Input data >>
··········
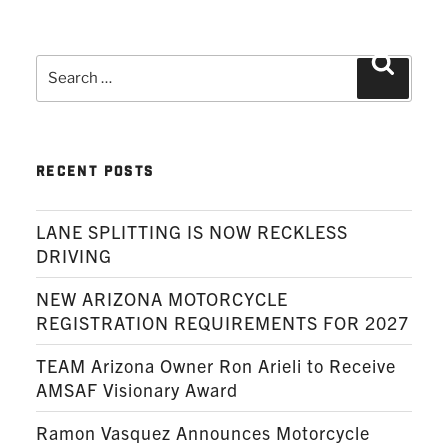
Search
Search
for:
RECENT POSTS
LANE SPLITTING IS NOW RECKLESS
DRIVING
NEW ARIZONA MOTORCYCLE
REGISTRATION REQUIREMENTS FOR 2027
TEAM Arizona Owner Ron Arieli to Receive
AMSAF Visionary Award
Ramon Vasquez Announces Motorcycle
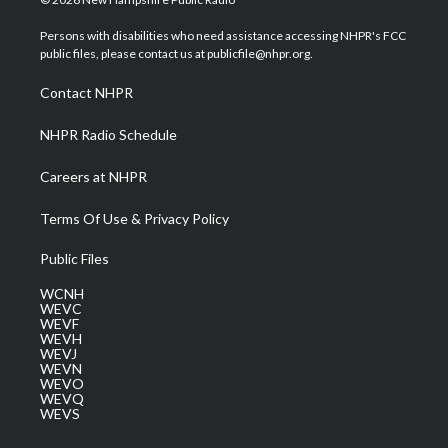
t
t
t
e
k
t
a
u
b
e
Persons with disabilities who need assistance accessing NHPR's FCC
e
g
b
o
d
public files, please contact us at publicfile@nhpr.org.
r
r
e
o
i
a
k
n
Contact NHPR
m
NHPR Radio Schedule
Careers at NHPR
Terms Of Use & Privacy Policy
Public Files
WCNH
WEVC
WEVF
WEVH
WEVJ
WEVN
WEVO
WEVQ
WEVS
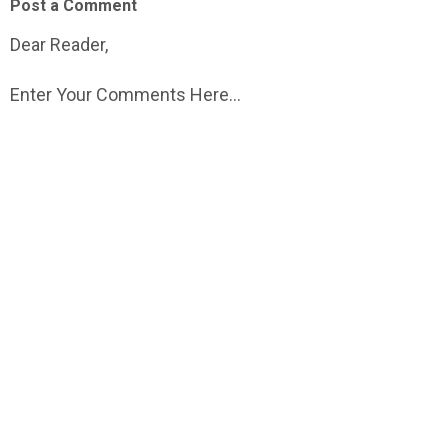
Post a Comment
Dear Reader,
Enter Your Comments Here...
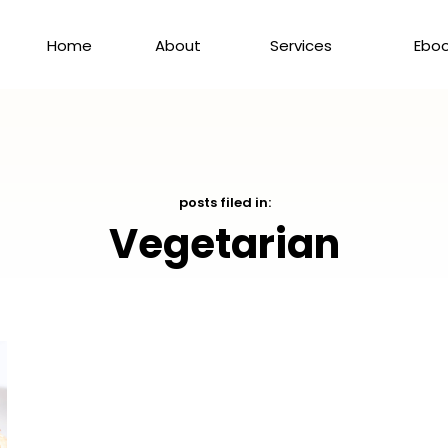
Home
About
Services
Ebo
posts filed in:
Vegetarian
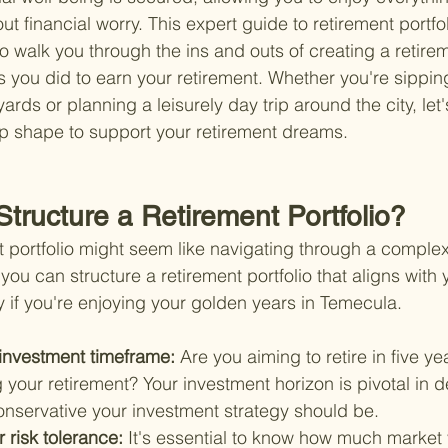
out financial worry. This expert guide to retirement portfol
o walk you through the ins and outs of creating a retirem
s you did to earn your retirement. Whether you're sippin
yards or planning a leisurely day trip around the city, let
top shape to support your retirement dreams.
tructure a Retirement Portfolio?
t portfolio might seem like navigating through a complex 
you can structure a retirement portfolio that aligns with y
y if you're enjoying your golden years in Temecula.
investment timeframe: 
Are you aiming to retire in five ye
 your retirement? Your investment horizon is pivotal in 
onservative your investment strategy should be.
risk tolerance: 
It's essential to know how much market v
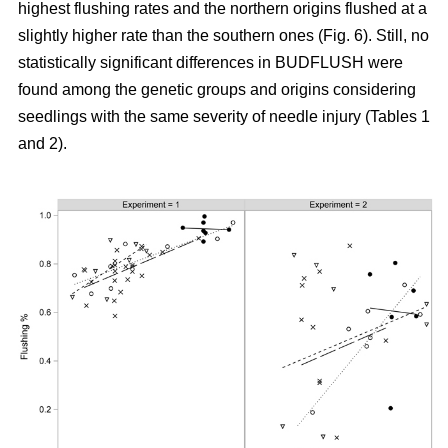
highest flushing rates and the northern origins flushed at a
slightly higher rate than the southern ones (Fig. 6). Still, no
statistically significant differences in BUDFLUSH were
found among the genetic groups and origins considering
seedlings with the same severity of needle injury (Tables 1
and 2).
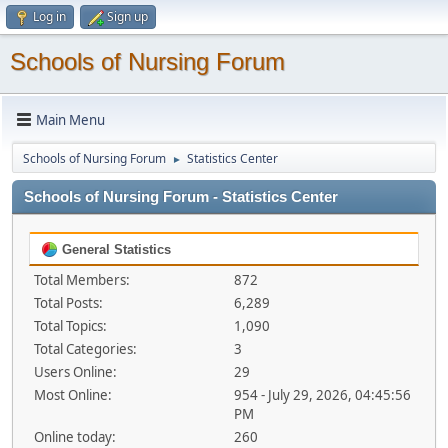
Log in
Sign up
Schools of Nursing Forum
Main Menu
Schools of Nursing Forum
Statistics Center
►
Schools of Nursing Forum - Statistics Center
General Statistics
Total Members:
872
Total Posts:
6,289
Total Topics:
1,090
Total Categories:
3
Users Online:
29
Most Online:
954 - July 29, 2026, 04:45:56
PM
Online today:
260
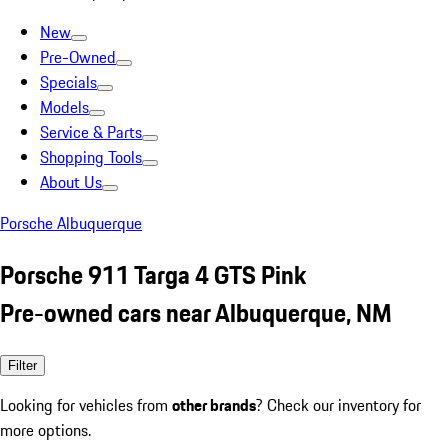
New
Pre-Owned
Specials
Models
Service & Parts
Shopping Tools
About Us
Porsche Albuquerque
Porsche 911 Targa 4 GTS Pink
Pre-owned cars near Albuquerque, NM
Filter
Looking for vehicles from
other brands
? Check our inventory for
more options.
··········
What needs to be done >> Repeat the records above exactly. Pictures do not belong in the copy.

Answer to the exercise >>
Search
Search
for:
RECENT POSTS
LANE SPLITTING IS NOW RECKLESS
DRIVING
NEW ARIZONA MOTORCYCLE
REGISTRATION REQUIREMENTS FOR 2027
TEAM Arizona Owner Ron Arieli to Receive
AMSAF Visionary Award
Ramon Vasquez Announces Motorcycle
t
t
t
e
k
t
a
u
b
e
Persons with disabilities who need assistance accessing NHPR's FCC
e
g
b
o
d
public files, please contact us at publicfile@nhpr.org.
r
r
e
o
i
a
k
n
Contact NHPR
m
NHPR Radio Schedule
Careers at NHPR
Terms Of Use & Privacy Policy
Public Files
WCNH
WEVC
WEVF
WEVH
WEVJ
WEVN
WEVO
WEVQ
WEVS
Post a Comment
Dear Reader,
Enter Your Comments Here...
Home
About
Services
Ebo
posts filed in:
Vegetarian
out financial worry. This expert guide to retirement portfol
o walk you through the ins and outs of creating a retirem
s you did to earn your retirement. Whether you're sippin
yards or planning a leisurely day trip around the city, let
top shape to support your retirement dreams.
tructure a Retirement Portfolio?
t portfolio might seem like navigating through a complex 
you can structure a retirement portfolio that aligns with y
y if you're enjoying your golden years in Temecula.
investment timeframe: 
Are you aiming to retire in five ye
 your retirement? Your investment horizon is pivotal in 
onservative your investment strategy should be.
risk tolerance: 
It's essential to know how much market v
highest flushing rates and the northern origins flushed at a
slightly higher rate than the southern ones (Fig. 6). Still, no
statistically significant differences in BUDFLUSH were
found among the genetic groups and origins considering
seedlings with the same severity of needle injury (Tables 1
and 2).
Log in
Sign up
Schools of Nursing Forum
Main Menu
Schools of Nursing Forum
Statistics Center
►
Schools of Nursing Forum - Statistics Center
General Statistics
Total Members:
872
Total Posts:
6,289
Total Topics:
1,090
Total Categories:
3
Users Online:
29
Most Online:
954 - July 29, 2026, 04:45:56
PM
Online today:
260
New
Pre-Owned
Specials
Models
Service & Parts
Shopping Tools
About Us
Porsche Albuquerque
Porsche 911 Targa 4 GTS Pink
Pre-owned cars near Albuquerque, NM
Filter
Looking for vehicles from
other brands
? Check our inventory for
more options.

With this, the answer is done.